╔══
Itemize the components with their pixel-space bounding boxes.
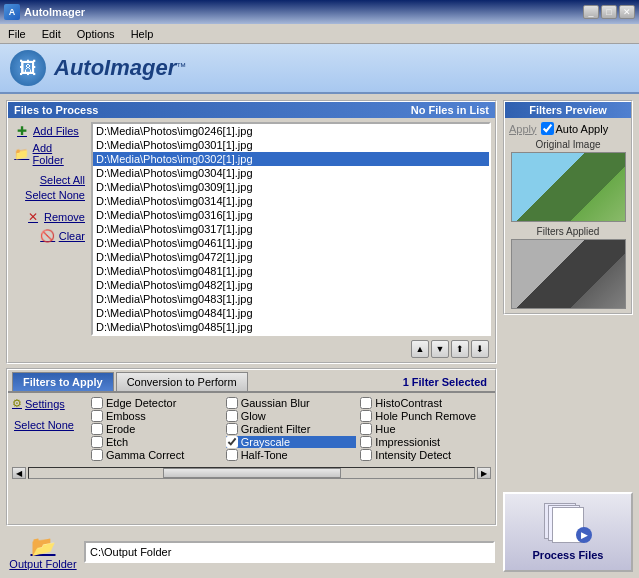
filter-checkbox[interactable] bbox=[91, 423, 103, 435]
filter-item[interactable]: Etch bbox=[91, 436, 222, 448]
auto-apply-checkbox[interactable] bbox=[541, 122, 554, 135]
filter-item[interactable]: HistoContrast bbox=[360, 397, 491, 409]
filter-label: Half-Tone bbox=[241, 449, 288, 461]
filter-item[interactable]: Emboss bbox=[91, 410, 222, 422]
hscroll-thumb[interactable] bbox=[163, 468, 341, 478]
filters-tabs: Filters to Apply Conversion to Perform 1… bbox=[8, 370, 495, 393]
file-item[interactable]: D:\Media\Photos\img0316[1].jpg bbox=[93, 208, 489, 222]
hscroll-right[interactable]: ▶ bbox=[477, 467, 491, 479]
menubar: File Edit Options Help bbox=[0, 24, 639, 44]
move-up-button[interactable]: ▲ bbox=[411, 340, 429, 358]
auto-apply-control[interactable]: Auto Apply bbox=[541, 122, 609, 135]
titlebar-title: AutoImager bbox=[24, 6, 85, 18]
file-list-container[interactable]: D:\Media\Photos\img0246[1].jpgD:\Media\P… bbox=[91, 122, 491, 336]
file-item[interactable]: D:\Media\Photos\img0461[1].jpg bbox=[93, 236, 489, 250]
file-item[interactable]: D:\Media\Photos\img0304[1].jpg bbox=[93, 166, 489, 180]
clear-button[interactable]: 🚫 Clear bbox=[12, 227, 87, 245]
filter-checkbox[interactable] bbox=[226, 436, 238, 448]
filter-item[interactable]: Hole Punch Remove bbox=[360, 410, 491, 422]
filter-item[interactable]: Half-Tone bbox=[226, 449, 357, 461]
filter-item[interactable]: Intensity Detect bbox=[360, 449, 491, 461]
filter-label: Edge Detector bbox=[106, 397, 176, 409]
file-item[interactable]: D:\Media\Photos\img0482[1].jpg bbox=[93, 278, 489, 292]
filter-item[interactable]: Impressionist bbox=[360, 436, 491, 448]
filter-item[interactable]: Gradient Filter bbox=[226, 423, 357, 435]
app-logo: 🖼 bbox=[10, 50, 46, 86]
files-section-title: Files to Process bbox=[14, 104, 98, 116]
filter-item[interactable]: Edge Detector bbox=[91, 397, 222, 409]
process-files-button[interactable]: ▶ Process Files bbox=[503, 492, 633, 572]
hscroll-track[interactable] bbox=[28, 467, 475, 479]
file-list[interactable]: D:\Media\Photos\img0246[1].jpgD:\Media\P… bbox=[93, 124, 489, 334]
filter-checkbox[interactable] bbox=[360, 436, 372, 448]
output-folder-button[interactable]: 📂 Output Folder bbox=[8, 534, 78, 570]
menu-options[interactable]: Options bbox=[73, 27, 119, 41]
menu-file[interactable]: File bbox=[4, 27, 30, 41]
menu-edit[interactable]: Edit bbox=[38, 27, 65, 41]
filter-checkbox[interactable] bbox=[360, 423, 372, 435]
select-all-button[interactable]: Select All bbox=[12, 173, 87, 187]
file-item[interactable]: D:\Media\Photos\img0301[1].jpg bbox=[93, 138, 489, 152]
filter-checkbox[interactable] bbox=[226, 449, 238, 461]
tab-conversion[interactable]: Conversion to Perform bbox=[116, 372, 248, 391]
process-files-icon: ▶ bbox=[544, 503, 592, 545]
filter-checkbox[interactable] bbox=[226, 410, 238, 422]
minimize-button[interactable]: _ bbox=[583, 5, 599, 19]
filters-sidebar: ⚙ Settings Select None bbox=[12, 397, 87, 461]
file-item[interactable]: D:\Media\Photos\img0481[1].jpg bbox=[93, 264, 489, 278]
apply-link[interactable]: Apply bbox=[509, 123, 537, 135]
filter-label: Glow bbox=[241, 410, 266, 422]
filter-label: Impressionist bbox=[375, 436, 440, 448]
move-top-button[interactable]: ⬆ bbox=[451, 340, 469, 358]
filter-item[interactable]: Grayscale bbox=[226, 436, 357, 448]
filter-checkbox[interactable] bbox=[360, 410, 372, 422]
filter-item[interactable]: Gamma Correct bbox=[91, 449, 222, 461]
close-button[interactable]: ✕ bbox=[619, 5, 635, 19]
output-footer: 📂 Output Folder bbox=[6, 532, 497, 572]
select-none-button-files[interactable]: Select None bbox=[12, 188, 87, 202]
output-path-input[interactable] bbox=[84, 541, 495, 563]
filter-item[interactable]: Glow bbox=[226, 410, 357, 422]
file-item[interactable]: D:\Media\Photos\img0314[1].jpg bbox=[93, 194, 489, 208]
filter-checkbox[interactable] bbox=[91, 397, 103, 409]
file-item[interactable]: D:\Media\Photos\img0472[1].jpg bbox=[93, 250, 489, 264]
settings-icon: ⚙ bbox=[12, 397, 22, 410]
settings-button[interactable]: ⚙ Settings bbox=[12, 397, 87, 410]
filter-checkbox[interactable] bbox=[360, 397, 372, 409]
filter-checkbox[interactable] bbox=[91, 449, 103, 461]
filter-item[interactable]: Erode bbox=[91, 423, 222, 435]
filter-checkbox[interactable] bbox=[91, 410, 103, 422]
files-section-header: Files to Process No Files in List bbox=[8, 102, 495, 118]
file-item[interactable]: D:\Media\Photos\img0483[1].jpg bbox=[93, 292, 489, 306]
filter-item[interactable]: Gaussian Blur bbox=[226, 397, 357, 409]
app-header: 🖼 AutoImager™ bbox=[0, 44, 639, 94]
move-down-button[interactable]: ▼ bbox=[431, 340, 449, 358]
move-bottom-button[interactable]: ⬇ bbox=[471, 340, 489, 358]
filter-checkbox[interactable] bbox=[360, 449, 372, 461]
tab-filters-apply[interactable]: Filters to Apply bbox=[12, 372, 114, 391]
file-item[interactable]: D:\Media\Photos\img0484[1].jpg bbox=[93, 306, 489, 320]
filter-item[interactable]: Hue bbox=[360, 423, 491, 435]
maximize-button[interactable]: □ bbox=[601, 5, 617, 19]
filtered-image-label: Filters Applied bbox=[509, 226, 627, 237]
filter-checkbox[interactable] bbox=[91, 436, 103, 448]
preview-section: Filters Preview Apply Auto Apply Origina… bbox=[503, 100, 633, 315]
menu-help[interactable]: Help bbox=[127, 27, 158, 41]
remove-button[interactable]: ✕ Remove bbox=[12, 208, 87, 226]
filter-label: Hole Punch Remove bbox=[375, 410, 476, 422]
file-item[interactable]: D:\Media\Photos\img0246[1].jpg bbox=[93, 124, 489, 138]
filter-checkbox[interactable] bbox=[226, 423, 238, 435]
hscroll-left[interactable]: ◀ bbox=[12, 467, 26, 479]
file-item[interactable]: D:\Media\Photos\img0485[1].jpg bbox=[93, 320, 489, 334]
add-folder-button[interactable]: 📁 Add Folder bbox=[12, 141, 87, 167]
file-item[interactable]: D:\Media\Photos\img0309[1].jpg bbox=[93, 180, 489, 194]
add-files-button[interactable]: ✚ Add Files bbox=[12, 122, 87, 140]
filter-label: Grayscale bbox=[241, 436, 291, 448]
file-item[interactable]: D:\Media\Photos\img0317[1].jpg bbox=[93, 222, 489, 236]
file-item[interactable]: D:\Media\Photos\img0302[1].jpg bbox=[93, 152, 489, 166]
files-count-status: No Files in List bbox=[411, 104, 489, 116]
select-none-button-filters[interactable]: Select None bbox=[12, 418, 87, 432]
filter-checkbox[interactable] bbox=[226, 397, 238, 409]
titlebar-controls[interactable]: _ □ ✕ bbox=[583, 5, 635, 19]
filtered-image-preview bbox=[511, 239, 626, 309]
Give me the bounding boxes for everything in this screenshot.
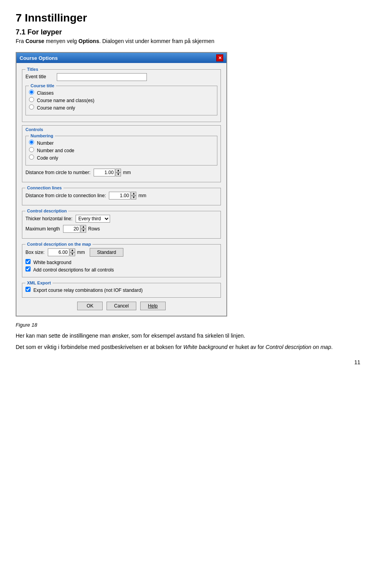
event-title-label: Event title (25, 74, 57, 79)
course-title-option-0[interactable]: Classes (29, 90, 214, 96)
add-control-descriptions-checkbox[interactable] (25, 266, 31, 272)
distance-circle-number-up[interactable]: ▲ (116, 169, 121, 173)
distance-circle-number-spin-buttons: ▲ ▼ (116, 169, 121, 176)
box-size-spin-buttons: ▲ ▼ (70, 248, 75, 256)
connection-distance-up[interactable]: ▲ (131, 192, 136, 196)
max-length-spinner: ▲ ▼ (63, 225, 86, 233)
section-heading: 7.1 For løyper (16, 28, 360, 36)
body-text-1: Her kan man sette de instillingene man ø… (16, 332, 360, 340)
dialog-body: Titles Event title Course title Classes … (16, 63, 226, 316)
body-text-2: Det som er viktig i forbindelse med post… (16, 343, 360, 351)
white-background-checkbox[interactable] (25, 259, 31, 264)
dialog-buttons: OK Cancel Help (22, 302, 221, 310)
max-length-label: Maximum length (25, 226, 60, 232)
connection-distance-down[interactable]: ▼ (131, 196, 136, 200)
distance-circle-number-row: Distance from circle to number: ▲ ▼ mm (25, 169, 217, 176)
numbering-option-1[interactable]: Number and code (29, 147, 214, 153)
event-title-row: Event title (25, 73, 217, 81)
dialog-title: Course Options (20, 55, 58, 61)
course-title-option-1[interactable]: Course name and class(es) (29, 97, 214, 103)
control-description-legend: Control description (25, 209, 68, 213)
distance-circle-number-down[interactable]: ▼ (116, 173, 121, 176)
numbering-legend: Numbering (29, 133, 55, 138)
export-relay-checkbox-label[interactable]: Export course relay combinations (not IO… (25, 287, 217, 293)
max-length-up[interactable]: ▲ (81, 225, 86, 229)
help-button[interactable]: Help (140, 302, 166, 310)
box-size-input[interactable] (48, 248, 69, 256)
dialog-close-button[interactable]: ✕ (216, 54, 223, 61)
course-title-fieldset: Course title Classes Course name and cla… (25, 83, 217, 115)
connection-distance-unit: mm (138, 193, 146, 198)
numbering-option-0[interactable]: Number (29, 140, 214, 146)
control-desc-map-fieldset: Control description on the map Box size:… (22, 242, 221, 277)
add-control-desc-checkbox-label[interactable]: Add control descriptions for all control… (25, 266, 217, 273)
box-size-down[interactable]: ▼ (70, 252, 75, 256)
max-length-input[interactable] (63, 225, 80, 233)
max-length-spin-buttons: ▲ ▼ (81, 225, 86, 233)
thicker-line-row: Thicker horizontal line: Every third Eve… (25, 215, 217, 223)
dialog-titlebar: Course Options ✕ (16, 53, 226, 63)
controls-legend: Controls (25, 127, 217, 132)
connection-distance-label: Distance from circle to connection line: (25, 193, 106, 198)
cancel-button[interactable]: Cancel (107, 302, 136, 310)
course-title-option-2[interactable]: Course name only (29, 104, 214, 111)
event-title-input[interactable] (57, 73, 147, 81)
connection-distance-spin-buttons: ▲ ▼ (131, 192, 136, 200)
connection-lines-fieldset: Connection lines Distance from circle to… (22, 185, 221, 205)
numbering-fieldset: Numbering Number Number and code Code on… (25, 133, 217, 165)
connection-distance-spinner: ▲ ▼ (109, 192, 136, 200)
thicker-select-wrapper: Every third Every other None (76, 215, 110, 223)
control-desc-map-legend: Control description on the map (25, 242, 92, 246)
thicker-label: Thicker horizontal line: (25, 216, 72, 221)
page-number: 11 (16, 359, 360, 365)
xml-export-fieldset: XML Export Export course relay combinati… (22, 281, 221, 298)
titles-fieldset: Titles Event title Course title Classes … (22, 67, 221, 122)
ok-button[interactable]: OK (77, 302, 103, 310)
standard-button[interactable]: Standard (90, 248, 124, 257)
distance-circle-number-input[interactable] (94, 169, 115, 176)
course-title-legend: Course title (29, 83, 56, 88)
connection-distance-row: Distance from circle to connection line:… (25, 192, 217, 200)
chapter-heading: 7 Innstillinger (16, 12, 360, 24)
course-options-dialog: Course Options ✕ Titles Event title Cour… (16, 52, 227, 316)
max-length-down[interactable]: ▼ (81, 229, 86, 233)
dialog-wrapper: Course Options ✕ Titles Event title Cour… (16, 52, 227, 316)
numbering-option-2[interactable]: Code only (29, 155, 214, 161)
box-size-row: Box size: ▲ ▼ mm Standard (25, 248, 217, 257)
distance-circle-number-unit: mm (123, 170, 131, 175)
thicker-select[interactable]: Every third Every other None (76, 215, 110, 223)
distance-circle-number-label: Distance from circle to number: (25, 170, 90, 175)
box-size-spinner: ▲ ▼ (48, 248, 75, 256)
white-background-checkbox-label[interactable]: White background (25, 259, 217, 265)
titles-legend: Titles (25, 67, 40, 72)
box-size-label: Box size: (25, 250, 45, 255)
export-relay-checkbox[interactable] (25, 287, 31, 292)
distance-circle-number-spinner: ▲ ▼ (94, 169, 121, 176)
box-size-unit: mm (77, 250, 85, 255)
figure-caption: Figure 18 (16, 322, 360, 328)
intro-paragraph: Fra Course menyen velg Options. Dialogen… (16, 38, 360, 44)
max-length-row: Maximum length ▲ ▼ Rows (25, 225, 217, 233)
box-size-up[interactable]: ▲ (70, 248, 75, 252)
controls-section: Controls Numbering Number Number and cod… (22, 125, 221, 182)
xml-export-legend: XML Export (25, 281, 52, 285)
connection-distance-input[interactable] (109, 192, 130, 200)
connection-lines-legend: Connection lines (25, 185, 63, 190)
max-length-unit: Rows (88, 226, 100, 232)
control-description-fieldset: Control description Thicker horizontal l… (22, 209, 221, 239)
╚══
#### WHAT IS NEEDED:
Read through the data above. Report each line that has the word "Half".

#### ANSWER TO THIS PROBLEM:
filter-label: Half-Tone bbox=[241, 449, 288, 461]
filter-item[interactable]: Half-Tone bbox=[226, 449, 357, 461]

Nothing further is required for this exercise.